Using the following data in train_data_sample and the below code, how can I iterate through each index latitude and longitude? (see below for wished results)
latitude longitude price
0 55.6632 12.6288 2595000
1 55.6637 12.6291 2850000
2 55.6637 12.6291 2850000
3 55.6632 12.6290 3198000
4 55.6632 12.6290 2995000
5 55.6638 12.6294 2395000
6 55.6637 12.6291 2995000
7 55.6642 12.6285 4495000
8 55.6632 12.6285 3998000
9 55.6638 12.6294 3975000
from numpy import cos, sin, arcsin, sqrt
from math import radians
def haversine(row):
for index in train_data_sample.index:
lon1 = train_data_sample["longitude"].loc[train_data_sample.index==index]

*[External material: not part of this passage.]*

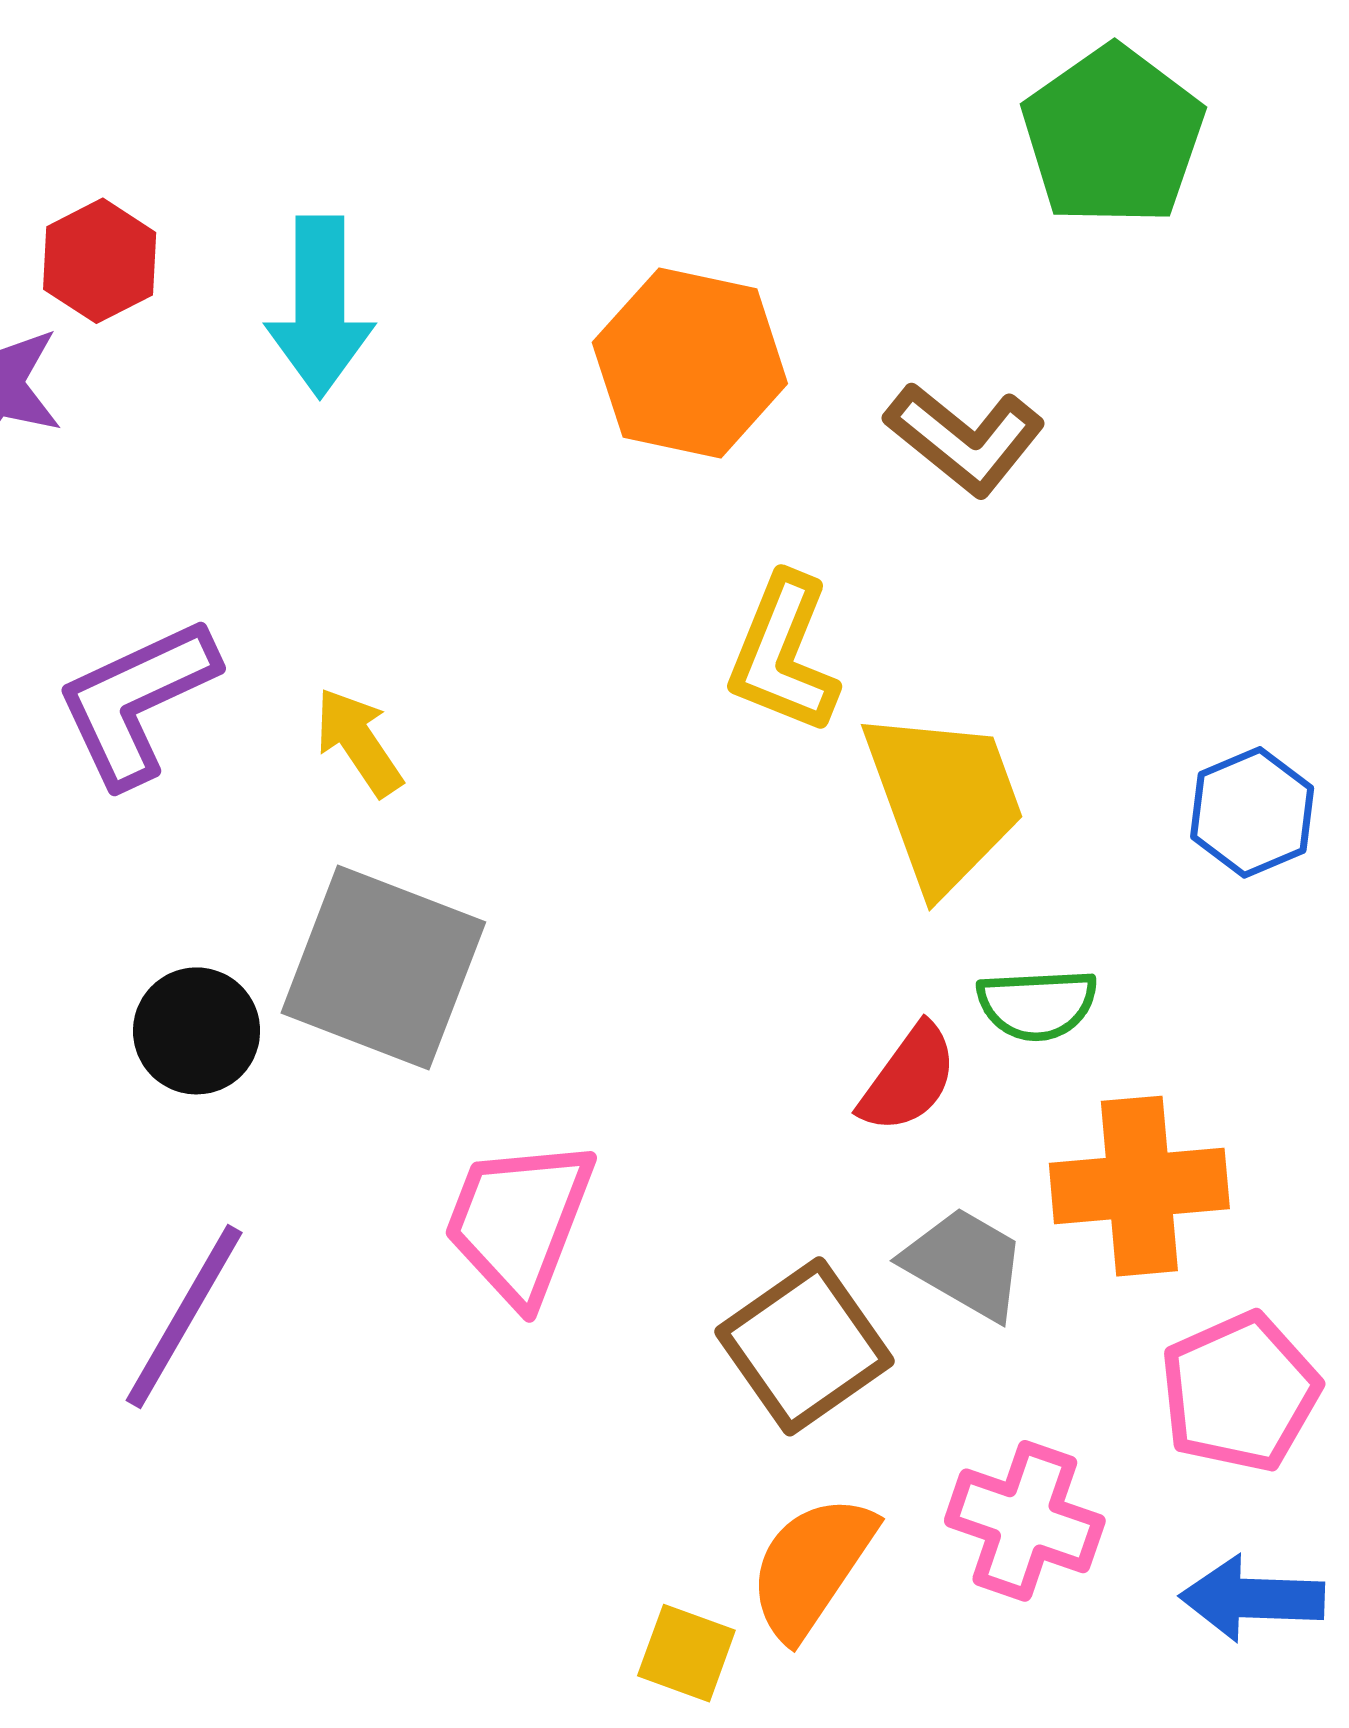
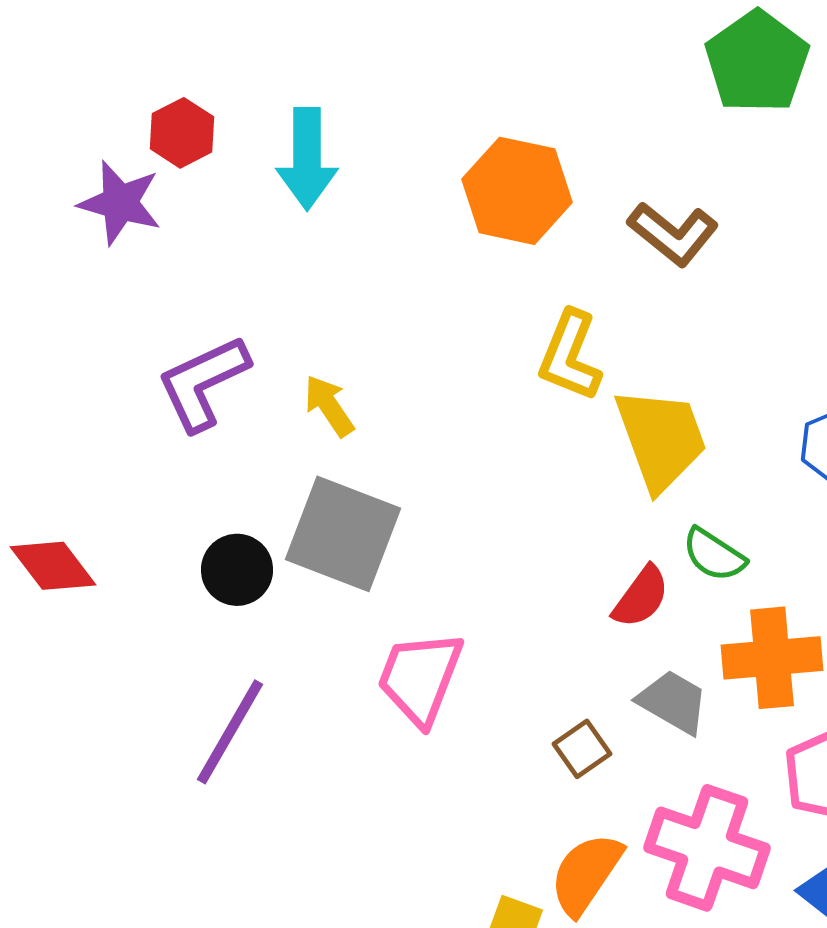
green semicircle: (1037, 1005) -> (714, 555), turned 36
brown square: (805, 1346) -> (582, 749), size x0.6
pink cross: (1025, 1521) -> (707, 848), size x1.4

lat1 = train_data_sample["latitude"].loc[train_data_sample.index==index]
lon2 = row['longitude']
lat2 = row['latitude']
lon1, lat1, lon2, lat2 = map(radians, [lon1, lat1, lon2, lat2])
dlon = lon2 - lon1
dlat = lat2 - lat1
a = sin(dlat/2)**2 + cos(lat1) * cos(lat2) * sin(dlon/2)**2
c = 2 * arcsin(sqrt(a))
km = 6367 * c
return km
def insert_dist(df):
df["distance"+str(index)] = df.apply(lambda row: haversine(row), axis=1)
return df
print(insert_dist(train_data_sample))
This is the result for index 0. It looks at the coordinates for index 0 versus every other row and returns the distance in meters. So the distance between coordinates for index 0 and 1 are ~50 meters.

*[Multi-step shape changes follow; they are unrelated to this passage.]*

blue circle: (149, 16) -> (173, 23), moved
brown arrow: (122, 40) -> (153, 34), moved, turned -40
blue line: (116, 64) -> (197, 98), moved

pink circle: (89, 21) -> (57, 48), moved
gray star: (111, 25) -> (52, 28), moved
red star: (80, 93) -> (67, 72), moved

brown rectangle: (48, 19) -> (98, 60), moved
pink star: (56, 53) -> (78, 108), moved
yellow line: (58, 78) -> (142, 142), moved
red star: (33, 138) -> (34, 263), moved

latitude longitude price distance0
0 55.6632 12.6288 2595000 0.000000
1 55.6637 12.6291 2850000 0.058658
2 55.6637 12.6291 2850000 0.058658
3 55.6632 12.6290 3198000 0.012536
4 55.6632 12.6290 2995000 0.012536
5 55.6638 12.6294 2395000 0.076550
6 55.6637 12.6291 2995000 0.058658
7 55.6642 12.6285 4495000 0.112705
8 55.6632 12.6285 3998000 0.018804
9 55.6638 12.6294 3975000 0.076550
The end result should return not only distance0, but also distance1, distance2, etc.